Paynter in Serenita, a much smaller boat, keeps improving his time but can’t land the big one yet.
Cridge, after a close start, once again proved too quick for Paynter and in no time at all had established a huge lead which he never surrendered.
Paynter, with an all-female crew, is coming to terms with the all-powerful performance of Cridge and would dearly love to be a little bit closer at the end.
Division 2 sailed a King George Sound event and three yachts faced the starter, with Stephen Brown in Mary Maitland getting away very smartly but with two short in his crew, and a 13-year-old doing all the hard yakka, found it tough going.
Stephen Lee had Flasheart moving to the front with Neil Worrell in Zuri right on his transom and looking good.
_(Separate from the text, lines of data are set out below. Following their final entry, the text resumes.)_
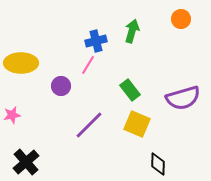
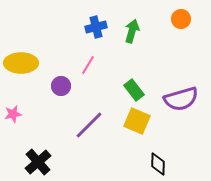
blue cross: moved 14 px up
green rectangle: moved 4 px right
purple semicircle: moved 2 px left, 1 px down
pink star: moved 1 px right, 1 px up
yellow square: moved 3 px up
black cross: moved 12 px right
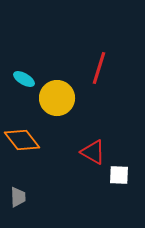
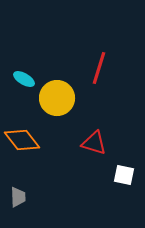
red triangle: moved 1 px right, 9 px up; rotated 12 degrees counterclockwise
white square: moved 5 px right; rotated 10 degrees clockwise
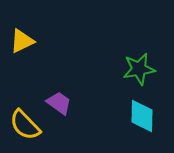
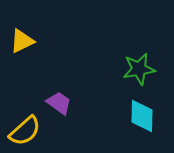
yellow semicircle: moved 6 px down; rotated 88 degrees counterclockwise
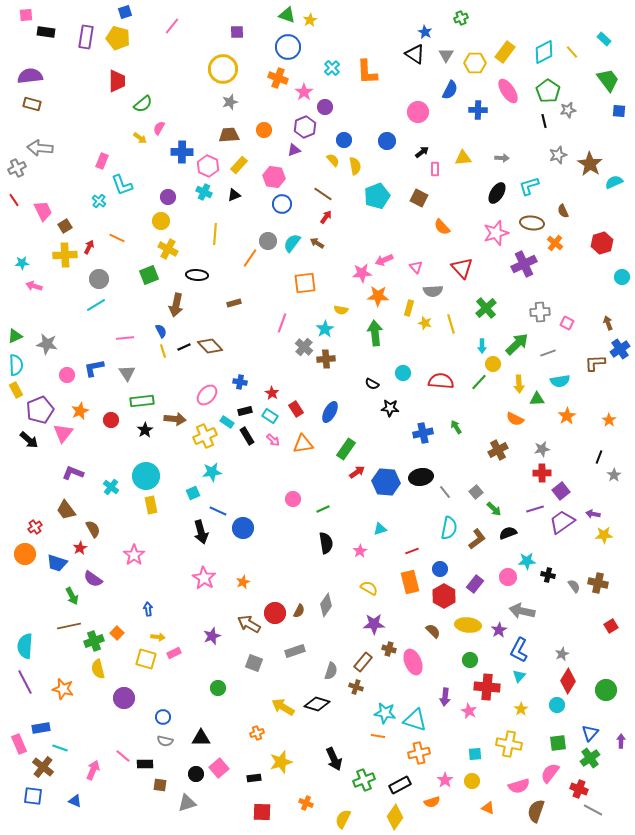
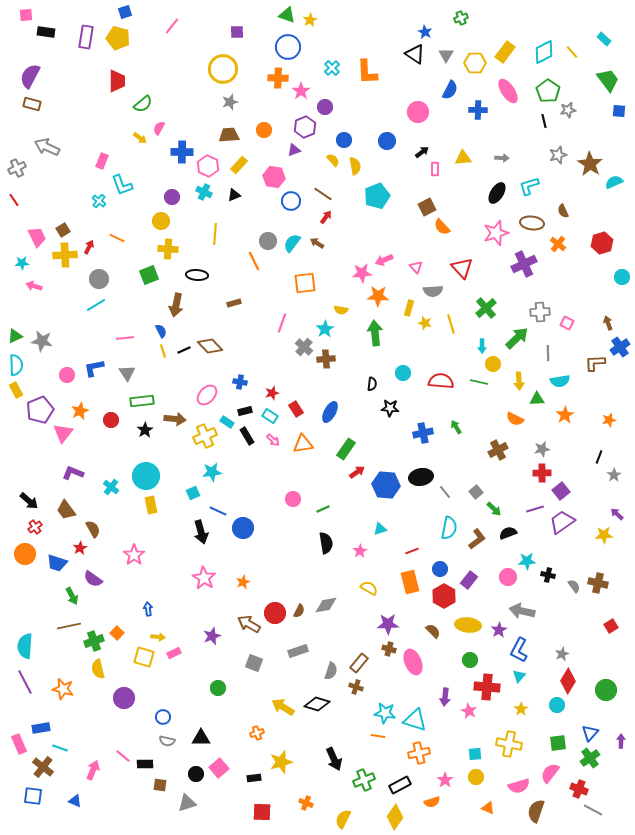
purple semicircle at (30, 76): rotated 55 degrees counterclockwise
orange cross at (278, 78): rotated 18 degrees counterclockwise
pink star at (304, 92): moved 3 px left, 1 px up
gray arrow at (40, 148): moved 7 px right, 1 px up; rotated 20 degrees clockwise
purple circle at (168, 197): moved 4 px right
brown square at (419, 198): moved 8 px right, 9 px down; rotated 36 degrees clockwise
blue circle at (282, 204): moved 9 px right, 3 px up
pink trapezoid at (43, 211): moved 6 px left, 26 px down
brown square at (65, 226): moved 2 px left, 4 px down
orange cross at (555, 243): moved 3 px right, 1 px down
yellow cross at (168, 249): rotated 24 degrees counterclockwise
orange line at (250, 258): moved 4 px right, 3 px down; rotated 60 degrees counterclockwise
gray star at (47, 344): moved 5 px left, 3 px up
green arrow at (517, 344): moved 6 px up
black line at (184, 347): moved 3 px down
blue cross at (620, 349): moved 2 px up
gray line at (548, 353): rotated 70 degrees counterclockwise
green line at (479, 382): rotated 60 degrees clockwise
black semicircle at (372, 384): rotated 112 degrees counterclockwise
yellow arrow at (519, 384): moved 3 px up
red star at (272, 393): rotated 24 degrees clockwise
orange star at (567, 416): moved 2 px left, 1 px up
orange star at (609, 420): rotated 24 degrees clockwise
black arrow at (29, 440): moved 61 px down
blue hexagon at (386, 482): moved 3 px down
purple arrow at (593, 514): moved 24 px right; rotated 32 degrees clockwise
purple rectangle at (475, 584): moved 6 px left, 4 px up
gray diamond at (326, 605): rotated 45 degrees clockwise
purple star at (374, 624): moved 14 px right
gray rectangle at (295, 651): moved 3 px right
yellow square at (146, 659): moved 2 px left, 2 px up
brown rectangle at (363, 662): moved 4 px left, 1 px down
gray semicircle at (165, 741): moved 2 px right
yellow circle at (472, 781): moved 4 px right, 4 px up
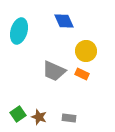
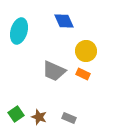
orange rectangle: moved 1 px right
green square: moved 2 px left
gray rectangle: rotated 16 degrees clockwise
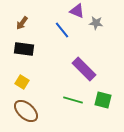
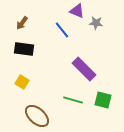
brown ellipse: moved 11 px right, 5 px down
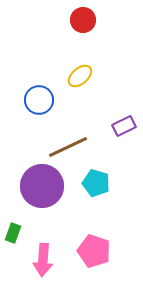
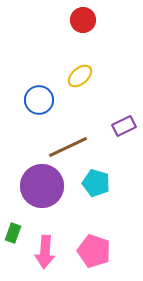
pink arrow: moved 2 px right, 8 px up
After a couple of legs in the sound Lee was still ahead when they entered the harbour but Worrell had closed the gap.
The three skippers had agreed to go JAM (jib and main) and that played into Worrell’s hands as he went on to take the race easily by more than five minutes on corrected time.
Flasheart was second and fastest with Brown not far off in third place.
There was the usual match race between Harold Keay in Shagabull and Murray Deere in Wild One over a King George Sound course in division 1.
Keay was the early leader and was well ahead as they entered the harbour after sailing around Gull Rock. Keay was so far in front that Wild One retired from the race handing an easy victory to Shagabull.
In Flying Fifteens a match race developed between husband and wife, Simon Lucas in FForever Young and Aileen Lucas in Crazy.
It was close for the first half of the race with FForever Young just seconds ahead.
Suddenly Crazy was in the lead and the pressure was on as FForever Young did everything to close the gap but Crazy’s skipper held her nerve and went on to snatch the race by 20 seconds.
Vipers had a fleet of four competing over a harbour course and all eyes were on Murray Howson’s Chinese Moccasin and Michael Cameron’s Bite Me.
The skippers of Fang and Alice were mere spectators as the arch rivals battled it out way ahead of them. Howson held a narrow lead throughout and went on to a handsome win over Cameron in a mighty duel. Fang was well back in third and Alice never recovered from a horrible capsize.